▶ [PROBLEM STATEMENT] Starting at the line that contains "batchprovisionsbar.com", transcribe each line exactly through the last line of the data. Include nothing else.

(Extracted records)
= Beginning of Section =

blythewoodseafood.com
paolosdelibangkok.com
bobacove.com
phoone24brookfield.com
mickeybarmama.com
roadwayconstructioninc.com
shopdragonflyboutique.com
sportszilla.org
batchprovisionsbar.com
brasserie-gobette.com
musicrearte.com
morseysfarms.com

= End of Section =

▶ [RESULT OF THIS TASK]
batchprovisionsbar.com
brasserie-gobette.com
musicrearte.com
morseysfarms.com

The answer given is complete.